» **Assignment**:
In the entries that follow, find the word "Sandhills" and report each line it is on.

» **Records shown**:
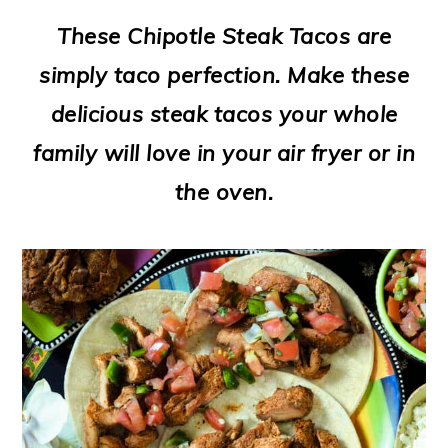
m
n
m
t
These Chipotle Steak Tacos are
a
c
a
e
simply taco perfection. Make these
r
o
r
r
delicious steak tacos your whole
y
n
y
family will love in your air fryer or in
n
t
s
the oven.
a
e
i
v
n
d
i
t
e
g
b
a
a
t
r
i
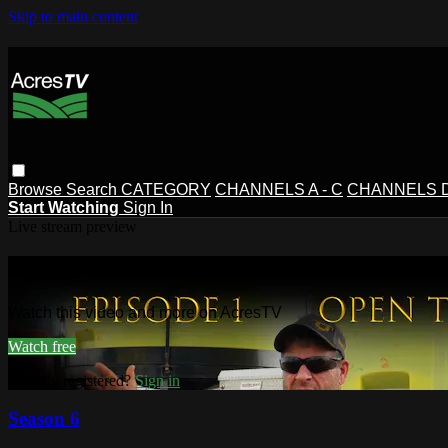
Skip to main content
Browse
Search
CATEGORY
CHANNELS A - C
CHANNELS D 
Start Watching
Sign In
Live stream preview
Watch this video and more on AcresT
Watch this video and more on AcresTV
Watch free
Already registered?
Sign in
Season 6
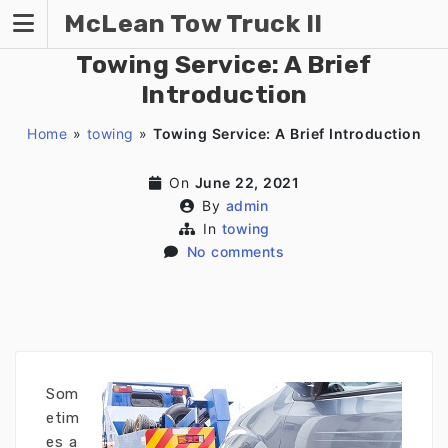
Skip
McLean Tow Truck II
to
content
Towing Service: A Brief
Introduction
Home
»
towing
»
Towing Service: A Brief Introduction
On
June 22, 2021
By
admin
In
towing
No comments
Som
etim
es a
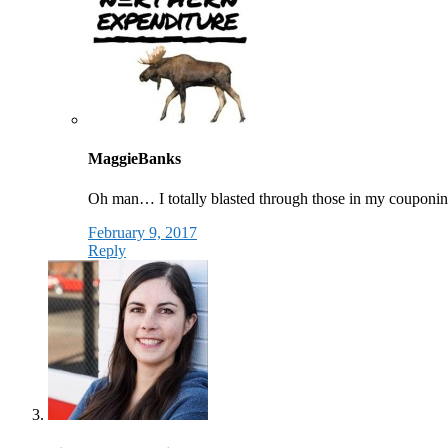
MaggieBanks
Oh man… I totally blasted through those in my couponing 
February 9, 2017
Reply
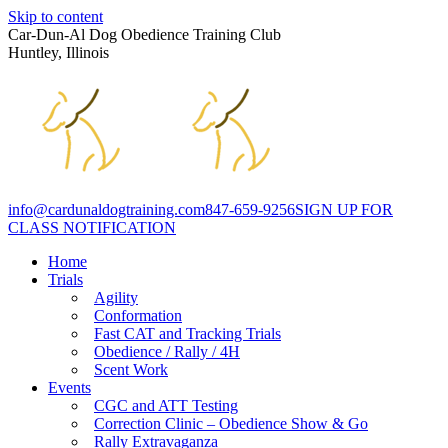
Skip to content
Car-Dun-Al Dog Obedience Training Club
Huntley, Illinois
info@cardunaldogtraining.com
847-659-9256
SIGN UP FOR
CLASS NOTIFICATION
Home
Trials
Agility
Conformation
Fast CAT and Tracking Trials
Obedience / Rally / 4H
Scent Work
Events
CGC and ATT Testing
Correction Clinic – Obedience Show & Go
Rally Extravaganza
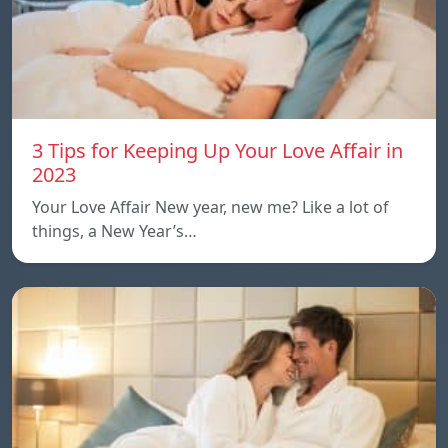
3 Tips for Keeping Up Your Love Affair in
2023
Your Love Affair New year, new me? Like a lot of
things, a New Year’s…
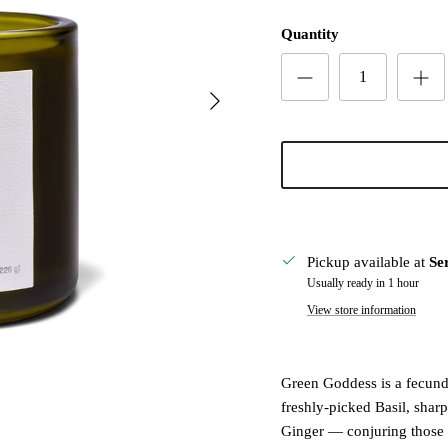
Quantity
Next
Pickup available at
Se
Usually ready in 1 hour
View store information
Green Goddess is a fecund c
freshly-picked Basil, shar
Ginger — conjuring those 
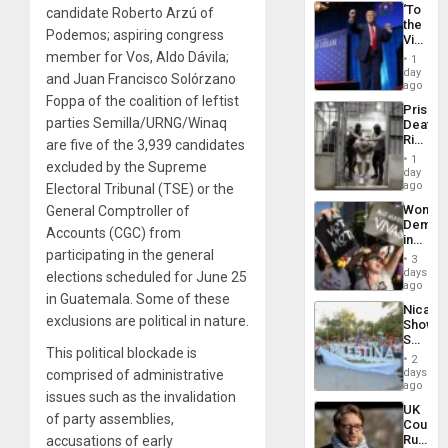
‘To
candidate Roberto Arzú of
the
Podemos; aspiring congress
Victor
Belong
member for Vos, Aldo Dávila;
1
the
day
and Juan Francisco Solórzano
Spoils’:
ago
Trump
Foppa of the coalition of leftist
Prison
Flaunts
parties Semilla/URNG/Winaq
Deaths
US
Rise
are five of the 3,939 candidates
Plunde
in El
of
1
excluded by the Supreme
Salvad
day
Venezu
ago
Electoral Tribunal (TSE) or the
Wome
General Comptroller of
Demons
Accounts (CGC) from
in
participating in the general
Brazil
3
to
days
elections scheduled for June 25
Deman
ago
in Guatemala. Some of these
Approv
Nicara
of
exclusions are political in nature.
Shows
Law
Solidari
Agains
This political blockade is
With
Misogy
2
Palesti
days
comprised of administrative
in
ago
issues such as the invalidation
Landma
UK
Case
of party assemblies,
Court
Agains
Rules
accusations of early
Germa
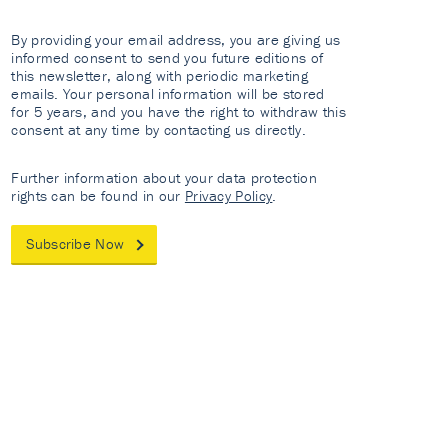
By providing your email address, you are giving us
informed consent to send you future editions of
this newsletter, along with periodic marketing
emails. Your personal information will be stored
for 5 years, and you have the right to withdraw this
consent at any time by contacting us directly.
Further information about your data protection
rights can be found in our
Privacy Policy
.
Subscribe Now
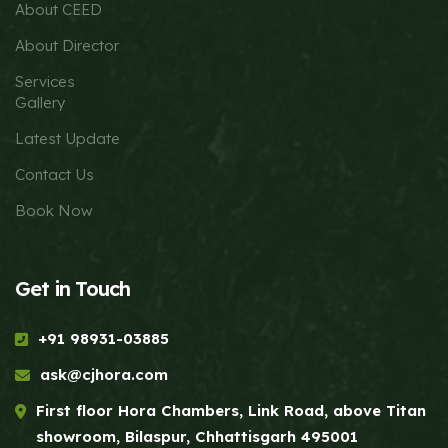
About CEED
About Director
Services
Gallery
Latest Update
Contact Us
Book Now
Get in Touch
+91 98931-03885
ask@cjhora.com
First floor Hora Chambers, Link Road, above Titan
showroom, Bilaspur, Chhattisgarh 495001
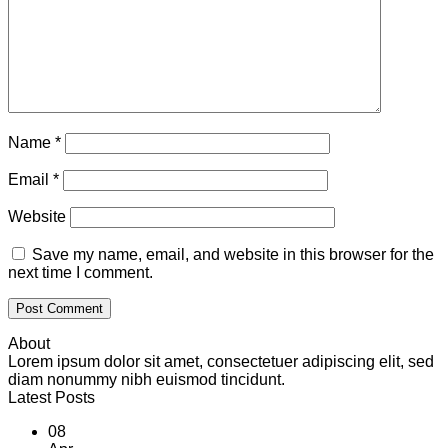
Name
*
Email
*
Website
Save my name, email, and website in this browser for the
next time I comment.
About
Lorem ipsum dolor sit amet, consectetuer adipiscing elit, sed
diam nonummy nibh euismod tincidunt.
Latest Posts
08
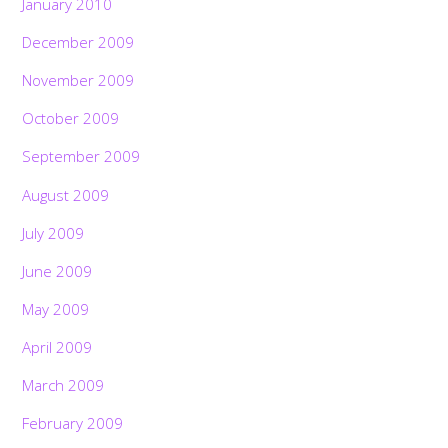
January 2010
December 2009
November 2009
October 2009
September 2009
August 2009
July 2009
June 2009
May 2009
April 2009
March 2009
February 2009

---

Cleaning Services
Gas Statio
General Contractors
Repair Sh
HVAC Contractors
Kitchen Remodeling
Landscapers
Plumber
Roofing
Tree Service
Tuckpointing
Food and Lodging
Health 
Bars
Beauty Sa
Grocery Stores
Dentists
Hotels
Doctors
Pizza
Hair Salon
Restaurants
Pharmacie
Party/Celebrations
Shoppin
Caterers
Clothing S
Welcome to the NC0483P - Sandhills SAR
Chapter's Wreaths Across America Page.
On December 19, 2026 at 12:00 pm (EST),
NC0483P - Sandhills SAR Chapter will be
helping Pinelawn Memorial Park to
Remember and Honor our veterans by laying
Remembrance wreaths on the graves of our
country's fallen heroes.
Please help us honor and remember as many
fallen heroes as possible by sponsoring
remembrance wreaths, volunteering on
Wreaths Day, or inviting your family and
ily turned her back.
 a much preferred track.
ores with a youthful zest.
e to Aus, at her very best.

» **Result for this task**:
Welcome to the NC0483P - Sandhills SAR
NC0483P - Sandhills SAR Chapter will be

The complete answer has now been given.